= Howard M. Reynolds =

American architect

Howard Montalbert Reynolds, Sr. (June 17, 1885 - October 21, 1943) was an American architect practicing in Orlando, Florida in the 1920s. He designed gracefully proportioned, notable public buildings in the prevailing fashionable styles of the 1920s, including Mediterranean Revival, Colonial Revival, Spanish Colonial, Egyptian Revival, Art Deco and Art Moderne.

Among Reynolds' best known works are a number of educational buildings still in use as schools or community centers in Central Florida. Many of Reynolds' suave, stylish buildings have been designated as Orlando Historic Landmarks.

Reynolds' was among a small but active group of ten architectural firms listed in the Orlando phone directory in 1926, the others including: Frank L. Bodine, Fred E. Field, David Hyer, Murry S. King, George E. Krug, Ryan and Roberts (Ida Annah Ryan and Isabel Roberts) and Percy P. Turner. This group of architects felt it important to create a distinctive regional architecture, an effort which they described in the Florida journal The Florida Circle in 1924 as follows:

"Just as architects of old created styles to harmonize with their environment, so have the architects of Florida been creating, from native motifs, a style that is carefully adapted to the climatic conditions and surroundings of the state. This style has an individuality all its own and should have a fitting name to express its origins . . . The Florida Association of Architects will give a prize of $25.00 for the name selected."

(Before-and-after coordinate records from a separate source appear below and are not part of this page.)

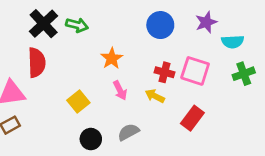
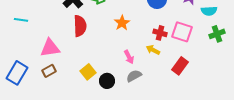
red semicircle: (37, 63) -> (80, 26), moved
pink arrow: (120, 90) -> (129, 57), moved
yellow square: (78, 101) -> (88, 72), moved

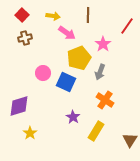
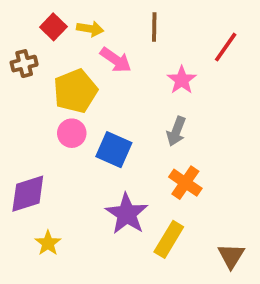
red square: (22, 15) -> (53, 27), moved
brown cross: (25, 38) -> (24, 64), moved
yellow pentagon: (79, 58) -> (75, 91), moved
purple star: (73, 117) -> (127, 214), size x1.6

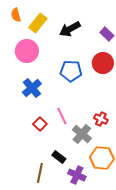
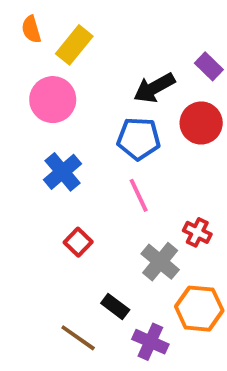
black arrow: (70, 29) -> (154, 88), moved
pink line: (62, 116) -> (139, 195), moved
brown line: (40, 173) -> (78, 338), turned -66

On February 21, 1916, Reynolds married Doris Crandall who was born on January 25, 1896 (died 1978). They were the parents of three children: Marie (Mrs. Harry H. Fetters), Howard M. Jr. (1922-1990) (married Darlene Lentz) and Robert (married Mary Elizabeth Saine).

== Architectural work – partial listing ==

- Howard Middle School (former Orlando High School), 800 East Robinson St., Orlando, Florida - 1926
- Howard M. Reynolds Residence, 104 South Brown Ave., Orlando, Florida - circa 1922 (simplified 2-story Prairie Style)
- Jones High School, 101 North Parramore Avenue, Orlando, Florida – 1922
- First Congregational Church of Winter Park, 225 S Interlachen Ave., Winter Park, Florida - 1924
- Osceola County High School – 1925
- Marks Street School (now, Marks Street Senior Center), 99 East Marks Street, Orlando, Florida -1925
- Winter Park Junior-Senior High School – 1926
- Orange County Chamber of Commerce, 113 East Central Boulevard, Orlando, Florida – 1926
- Osceola County Courthouse, remodeling – 1926
- Grand Avenue Elementary School, 800 Grand Avenue, Orlando, Florida - 1926
- Princeton Elementary School, 311 W. Princeton St., Orlando, Florida - 1926
- Cherokee Junior High School; 500 South Eola Drive, Orlando, Florida – 1927
- Howard M. Reynolds Residence, 204 South Brown Ave., Orlando, Florida - circa 1928 (2 story Colonial Revival)
- Kissimmee Band Shell and Community Building, additions and remodeling – 1929 and 1937
- Mann Hall, Pell-Clarke School for Girls (Cathedral School)(demolished) - 1929
- First National Bank Building, 190 South Orange Avenue, Orlando – 1930
- Howard M. Reynolds, Sr., Residence, 1315 Buckingham Road, Winter Park, Florida - 1930 (1-story Cape Cod with detached garage)
- Howard M. Reynolds, Jr., Residence, 1485 Westchester Ave., Winter Park, Florida - n.d.